📖 Term 🟢 Plain English 🔰 Beginner

📈 Bonding Curve Bonding Curve

A pricing formula written into a smart contract. It sets a token's price from how many tokens currently exist: buying mints new tokens and pushes the price up, selling burns them and pulls it down, always moving along the same preset curve.

💡
Common misconception — The price is climbing, so the token must be catching on, right? Not necessarily! On a bonding curve the price rises mechanically from the formula the moment someone buys. It tracks how far the supply has moved along the curve, not whether real demand or value has appeared.
📈 Price Supply (tokens minted) 🪙 P = f(S) the preset curve early · low price later · high price 🛒 Buy → mint, supply ↑ 🔥 Sell → burn, supply ↓
📈 One curve set in advance: 🛒 buying mints tokens and walks the price up-right, 🔥 selling burns them and walks it back down-left along the very same line.

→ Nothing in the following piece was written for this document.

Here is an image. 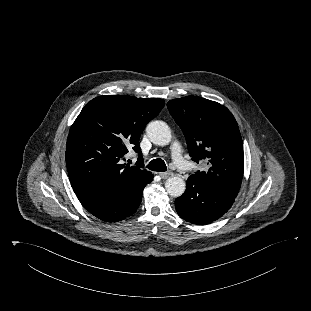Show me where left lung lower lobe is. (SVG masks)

🥤 The simple version — a vending machine with a pricing rule

Picture a vending machine that sells candy bars by a fixed rule: each bar you buy makes the next one cost a little more, and if you hand a bar back, it refunds you a little less. The machine never runs out of willingness to trade and never haggles — the rule was set in advance. A bonding curve is that rule for a token. A smart contract holds a formula linking price to supply, and it follows that formula for every buy and sell, automatically.

⚙️ How the price actually moves

The contract stores a formula you can read as price = f(supply). When you buy, you send funds in and the contract mints brand-new tokens for you at the current price, so supply goes up and the price ticks higher. When you sell, you return tokens, the contract burns them and pays you back, so supply goes down and the price ticks lower. There's no order book and no person on the other side — the contract itself is always ready to buy or sell, which is why it provides built-in, always-on liquidity.

📐 Why the curve shape matters

Curve shapeWhat it does to price
📏 LinearPrice rises by the same step for each batch of tokens minted — steady and easy to follow
🚀 ExponentialPrice rises slowly at first, then much faster as supply grows — rewards the earliest buyers most
📉 LogarithmicPrice rises quickly early on, then flattens out as supply gets large
🪜 Step-functionPrice holds flat, then jumps at set supply levels, like fixed price tiers

📊 The shape is chosen when the token launches and decides how fast the price climbs as more tokens are sold. A steeper curve means the earliest buyers pay far less than later ones.

🐸 Where a beginner usually meets one

The most common first encounter is on memecoin launchpads, especially pump.fun on Solana. A new token launches straight onto a bonding curve, so anyone can buy from the very first minute and the earliest buyers get the lowest price. The token trades on its curve until its market cap crosses a set threshold, at which point it "graduates" and its built-up liquidity moves to a normal exchange like Raydium for regular trading.

⚠️ The exact dollar figures for graduation are set by the platform and have changed over time, so treat any specific number you see as an example, not a fixed rule.

🔗 What else are bonding curves used for?

Beyond memecoins, the same mechanism powers fair token launches and token sales, where everyone buys from the same predictable curve instead of a hidden allocation, and community or DAO token distribution. A bonding curve is a close cousin of an automated market maker (AMM): an AMM uses a curve to swap between two existing assets, while a bonding curve usually prices one token as its supply mints and burns.

🚨 Things beginners should know

  • 🧮 A rising price is automatic — It comes from the formula, not from the market deciding the token is good
  • 📉 It falls just as predictably — Selling burns tokens and walks the price back down the same curve
  • 🛡️ Not a safety badge — A bonding curve controls pricing and liquidity only; it says nothing about whether the project is honest or lasting
  • 🎲 Risk and volatility remain — Many tokens launched this way end up worthless, so never assume the curve protects you

❓ FAQ

If the price keeps rising, does that mean the token is popular or valuable?
Not by itself. On a bonding curve the price rises the instant tokens are bought, straight from the formula. It only shows how far along the curve the supply has moved, not that the wider market has judged the token to be worth more.
Who am I buying from if there is no order book?
The smart contract itself. It mints a brand-new token for you at the current curve price, and when you sell it burns the token and pays you back. There is no other trader on the far side, so the contract acts as always-on liquidity.
Does a bonding curve make a token safe?
No. A bonding curve only governs pricing and liquidity. It says nothing about whether the project is honest, useful, or sustainable. Memecoins launched this way can still be worthless, and prices can fall just as predictably as they rose.